Could you find every line in the entries below that holds the word "What" and copy it?

# # #

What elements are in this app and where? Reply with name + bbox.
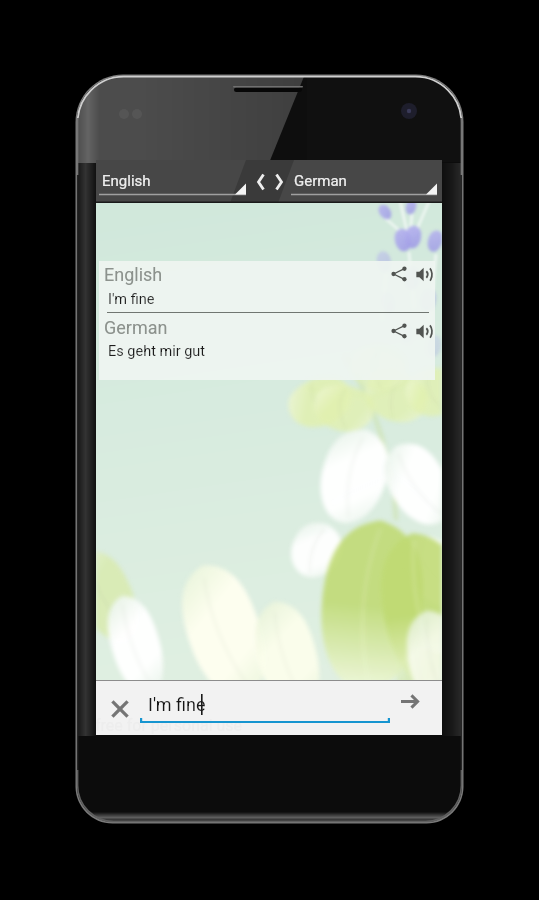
staticText: free for personal use xyxy=(96,716,243,735)
button[interactable]: Share xyxy=(387,262,411,286)
button[interactable]: Swap languages xyxy=(250,160,290,203)
button[interactable]: German xyxy=(291,160,437,203)
button[interactable]: Translate xyxy=(394,685,426,717)
button[interactable]: Clear xyxy=(104,693,136,725)
button[interactable] xyxy=(99,261,435,312)
staticText: German xyxy=(104,317,168,338)
button[interactable]: Speak xyxy=(412,262,436,286)
staticText: English xyxy=(102,172,151,190)
button[interactable]: English xyxy=(99,160,246,203)
button[interactable]: Share xyxy=(387,319,411,343)
staticText: I'm fine xyxy=(108,291,155,308)
staticText: Es geht mir gut xyxy=(108,343,206,360)
button[interactable] xyxy=(99,312,435,380)
button[interactable]: Speak xyxy=(412,319,436,343)
staticText: English xyxy=(104,264,163,285)
staticText: I'm fine xyxy=(148,694,206,715)
staticText: German xyxy=(294,172,347,190)
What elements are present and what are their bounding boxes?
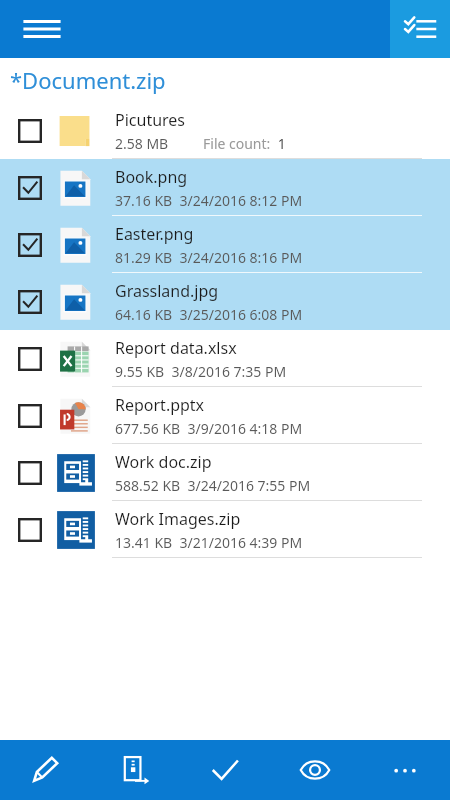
staticText: 13.41 KB 3/21/2016 4:39 PM <box>115 533 303 552</box>
button[interactable]: Grassland.jpg <box>0 273 450 330</box>
staticText: Easter.png <box>115 223 194 245</box>
button[interactable]: Work doc.zip <box>0 444 450 501</box>
staticText: *Document.zip <box>10 65 166 95</box>
button[interactable]: Book.png <box>0 159 450 216</box>
button[interactable]: Select all <box>390 0 450 58</box>
button[interactable]: Preview <box>270 740 360 800</box>
staticText: File count: <box>203 134 274 153</box>
button[interactable]: Report data.xlsx <box>0 330 450 387</box>
staticText: 2.58 MB <box>115 134 169 153</box>
staticText: 1 <box>274 134 286 153</box>
staticText: 81.29 KB 3/24/2016 8:16 PM <box>115 248 303 267</box>
staticText: 588.52 KB 3/24/2016 7:55 PM <box>115 476 311 495</box>
staticText: Report data.xlsx <box>115 337 237 359</box>
button[interactable]: Confirm <box>180 740 270 800</box>
staticText: 37.16 KB 3/24/2016 8:12 PM <box>115 191 303 210</box>
button[interactable]: Menu <box>0 0 84 58</box>
staticText: Work Images.zip <box>115 508 241 530</box>
button[interactable]: Rename <box>0 740 90 800</box>
button[interactable]: More options <box>360 740 450 800</box>
staticText: Grassland.jpg <box>115 280 219 302</box>
staticText: 9.55 KB 3/8/2016 7:35 PM <box>115 362 287 381</box>
button[interactable]: Work Images.zip <box>0 501 450 558</box>
staticText: Picutures <box>115 109 186 131</box>
staticText: 677.56 KB 3/9/2016 4:18 PM <box>115 419 303 438</box>
button[interactable]: Picutures <box>0 102 450 159</box>
staticText: Book.png <box>115 166 188 188</box>
staticText: Report.pptx <box>115 394 205 416</box>
button[interactable]: Report.pptx <box>0 387 450 444</box>
button[interactable]: Easter.png <box>0 216 450 273</box>
staticText: 64.16 KB 3/25/2016 6:08 PM <box>115 305 303 324</box>
button[interactable]: Extract <box>90 740 180 800</box>
staticText: Work doc.zip <box>115 451 212 473</box>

# # #

YOUR SOLUTION:
What elements are in this app and where? Reply with name + bbox.
What elements are present and what are their bounding boxes?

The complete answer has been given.